• **Task objective**:
Beginning with the line where "pārrunāja Latvijas austrumu" appears, set down each line exactly until the records below end, and omit the pictures.

• **Records for this task**:
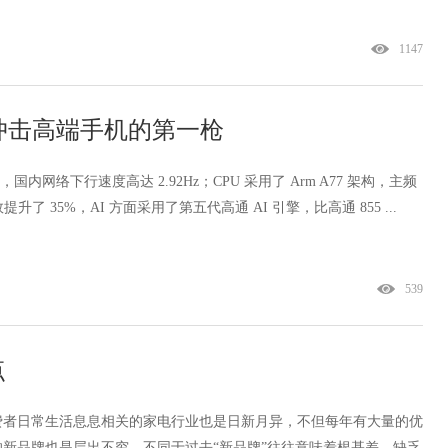
1147
冲击高端手机的第一枪
模，国内网络下行速度高达 2.92Hz；CPU 采用了 Arm A77 架构，主频
效提升了 35%，AI 方面采用了第五代高通 AI 引擎，比高通 855 ...
539
点
费者日常生活息息相关的家电行业也是日新月异，不但每年有大量的优
新品牌也是层出不穷。不同于过去“新品牌”往往意味着根基差、缺乏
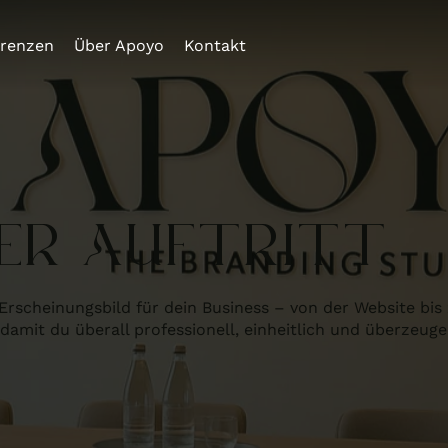
erenzen
Über Apoyo
Kontakt
R ​AUFTRITT
Erscheinungsbild für dein Business – von der Website bis
amit du überall professionell, einheitlich und überzeugen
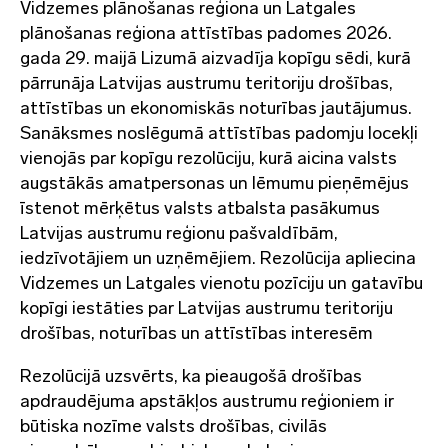
Vidzemes plānošanas reģiona un Latgales
plānošanas reģiona attīstības padomes 2026.
gada 29. maijā Lizumā aizvadīja kopīgu sēdi, kurā
pārrunāja Latvijas austrumu teritoriju drošības,
attīstības un ekonomiskās noturības jautājumus.
Sanāksmes noslēgumā attīstības padomju locekļi
vienojās par kopīgu rezolūciju, kurā aicina valsts
augstākās amatpersonas un lēmumu pieņēmējus
īstenot mērķētus valsts atbalsta pasākumus
Latvijas austrumu reģionu pašvaldībām,
iedzīvotājiem un uzņēmējiem. Rezolūcija apliecina
Vidzemes un Latgales vienotu pozīciju un gatavību
kopīgi iestāties par Latvijas austrumu teritoriju
drošības, noturības un attīstības interesēm
Rezolūcijā uzsvērts, ka pieaugošā drošības
apdraudējuma apstākļos austrumu reģioniem ir
būtiska nozīme valsts drošības, civilās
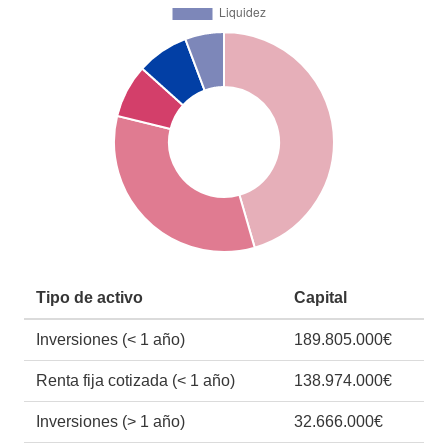
Tipo de activo
Capital
Inversiones (< 1 año)
189.805.000€
Renta fija cotizada (< 1 año)
138.974.000€
Inversiones (> 1 año)
32.666.000€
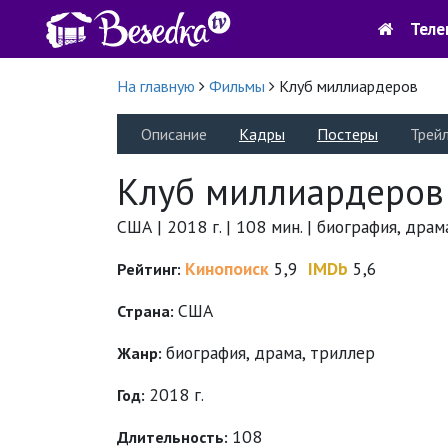
Теле
На главную
Фильмы
Клуб миллиардеров
Описание
Кадры
Постеры
Трей
Клуб миллиардеров
США | 2018 г. | 108 мин. | биография, драм
Кинопоиск
5,9
IMDb
5,6
Рейтинг:
США
Страна:
биография
,
драма
,
триллер
Жанр:
2018 г.
Год:
108
Длительность:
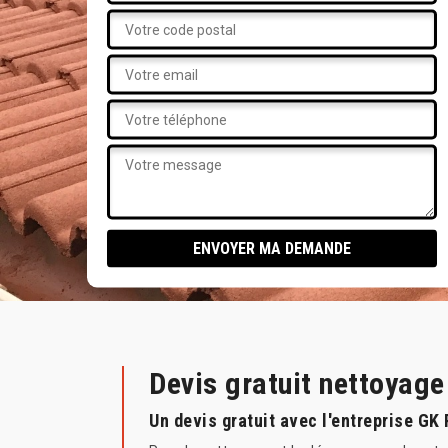
Devis gratuit nettoyag
Un devis gratuit avec l'entreprise GK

• **Expected output**:
pārrunāja Latvijas austrumu teritoriju drošības,
attīstības un ekonomiskās noturības jautājumus.
Sanāksmes noslēgumā attīstības padomju locekļi
vienojās par kopīgu rezolūciju, kurā aicina valsts
augstākās amatpersonas un lēmumu pieņēmējus
īstenot mērķētus valsts atbalsta pasākumus
Latvijas austrumu reģionu pašvaldībām,
iedzīvotājiem un uzņēmējiem. Rezolūcija apliecina
Vidzemes un Latgales vienotu pozīciju un gatavību
kopīgi iestāties par Latvijas austrumu teritoriju
drošības, noturības un attīstības interesēm
Rezolūcijā uzsvērts, ka pieaugošā drošības
apdraudējuma apstākļos austrumu reģioniem ir
būtiska nozīme valsts drošības, civilās
Tipo de activo
Capital
Inversiones (< 1 año)
189.805.000€
Renta fija cotizada (< 1 año)
138.974.000€
Inversiones (> 1 año)
32.666.000€
Теле
На главную
Фильмы
Клуб миллиардеров
Описание
Кадры
Постеры
Трей
Клуб миллиардеров
США | 2018 г. | 108 мин. | биография, драм
Кинопоиск
5,9
IMDb
5,6
Рейтинг:
США
Страна:
биография
,
драма
,
триллер
Жанр:
2018 г.
Год:
108
Длительность:
Devis gratuit nettoyag
Un devis gratuit avec l'entreprise GK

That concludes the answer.